New Delhi, India – December 5, 2025 – Russian President Vladimir Putin and Indian Prime Minister Narendra Modi wrapped up a high-profile two-day summit on Friday with a bold declaration: the two countries are on track to reach $100 billion in annual bilateral trade much earlier than the original 2030 target. The announcement came alongside a raft of new agreements designed to deepen what both leaders repeatedly called their “special and privileged strategic partnership.”
Speaking at a joint press conference after summit-level talks at Hyderabad House, Putin revealed that trade turnover had grown another 12% last year to a record $64–65 billion and is expected to remain at roughly the same level in 2025. “It is entirely realistic to bring this figure to $100 billion,” he said, pointing to a freshly coordinated five-year economic cooperation program that sets clear benchmarks for removing trade barriers, launching joint projects, and expanding investment and technology ties.
Modi, addressing the Russia-India Business Forum later in the day, was even more optimistic. “We are moving toward this goal, and I am confident we will achieve it much earlier than 2030,” he declared. “All kinds of obstacles are being removed.”
The numbers tell a remarkable story. Before the Ukraine conflict, annual trade between the two countries hovered below $10 billion. Western sanctions on Russia and India’s refusal to join them have transformed the relationship: India now imports record volumes of discounted Russian crude, fertilizers, and coal, while Russia has become India’s largest source of oil, pushing bilateral trade close to $70 billion in the current fiscal year.
To balance the heavily skewed trade flow, the leaders signed multiple memoranda of understanding covering migration and mobility, maritime cooperation, health and food safety, fertilizers, academic exchanges, media collaboration, and people-to-people contacts. They also advanced talks on a free trade agreement between India and the Eurasian Economic Union, which could open new markets for Indian pharmaceuticals, textiles, and agricultural products.
A key pillar of the economic resilience is the near-total shift away from the US dollar. Putin noted that the Russian ruble and Indian rupee now account for 96% of mutual payments, shielding transactions from Western sanctions and exchange-rate volatility. “Using national currencies allows us to conduct financial operations smoothly regardless of external market conditions,” he explained.
Energy security dominated behind-the-scenes discussions. Putin pledged uninterrupted oil and gas supplies to India even as Washington imposed 50% tariffs on certain Indian exports, partly in response to New Delhi’s continued purchase of Russian crude. India has consistently defended these purchases as essential for the energy needs of its 1.4 billion people.
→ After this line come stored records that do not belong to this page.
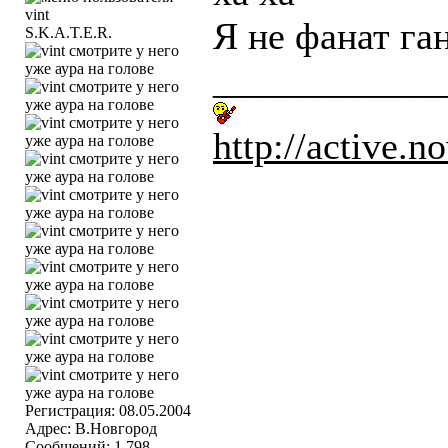
Я не фанат га
S.K.A.T.E.R.
____________
http://active.no
Регистрация: 08.05.2004
Адрес: В.Новгород
Сообщений: 1,798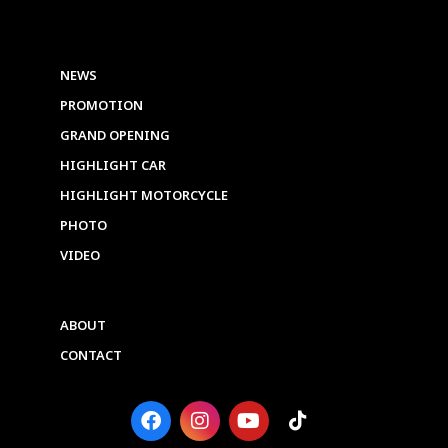
NEWS
PROMOTION
GRAND OPENING
HIGHLIGHT CAR
HIGHLIGHT MOTORCYCLE
PHOTO
VIDEO
ABOUT
CONTACT
F
I
Y
T
a
n
o
i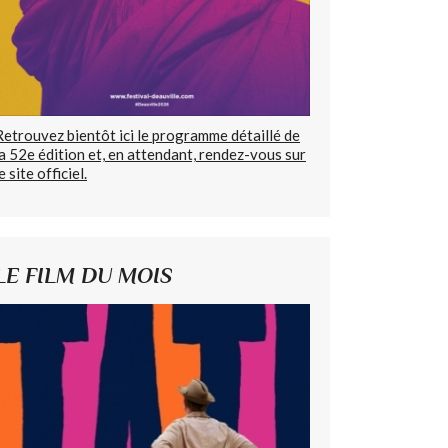
Retrouvez bientôt ici le programme détaillé de
la 52e édition et, en attendant, rendez-vous sur
e site officiel.
LE FILM DU MOIS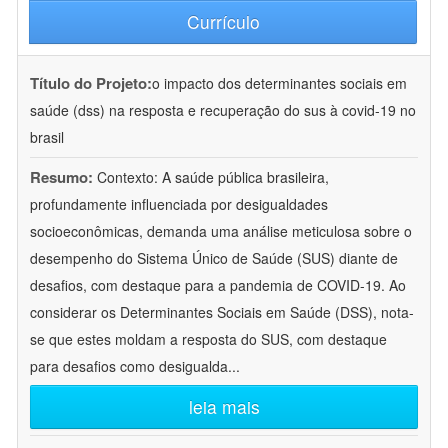
Currículo
Título do Projeto:
o impacto dos determinantes sociais em
saúde (dss) na resposta e recuperação do sus à covid-19 no
brasil
Resumo:
Contexto: A saúde pública brasileira,
profundamente influenciada por desigualdades
socioeconômicas, demanda uma análise meticulosa sobre o
desempenho do Sistema Único de Saúde (SUS) diante de
desafios, com destaque para a pandemia de COVID-19. Ao
considerar os Determinantes Sociais em Saúde (DSS), nota-
se que estes moldam a resposta do SUS, com destaque
para desafios como desigualda
...
leia mais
Beyond oil, both leaders pushed for diversification. Putin invited Indian companies to co-develop products in artificial intelligence, robotics, digitalization, and high-tech medical equipment, confirming that Russia will send a high-level delegation to India’s Global Artificial Intelligence Summit in February 2026. Modi highlighted opportunities in electric vehicles, vaccine production, cancer therapies, and small modular nuclear reactors.
Defense ties, long a cornerstone of the relationship, were also reinforced. India is pressing for faster delivery of the remaining two S-400 air-defense squadrons under a 2018 deal, while joint production of BrahMos missiles and AK-203 rifles continues smoothly.
For Modi, the summit was a chance to showcase India’s growing global clout and its ability to maintain strategic autonomy. For Putin, visiting India for the first time since the start of the Ukraine war, it was an opportunity to demonstrate that Russia still has reliable partners outside the Western orbit.
As the leaders exchanged warm embraces and shared an informal dinner featuring wide-ranging discussions on global challenges, the message was unmistakable: the Russia-India partnership is not just surviving the new geopolitical reality — it is thriving in it. With trade volumes soaring, payment systems de-dollarized, and new cooperation fronts opening from AI to Arctic shipping routes, the $100 billion milestone now looks less like an aspiration and more like an inevitability.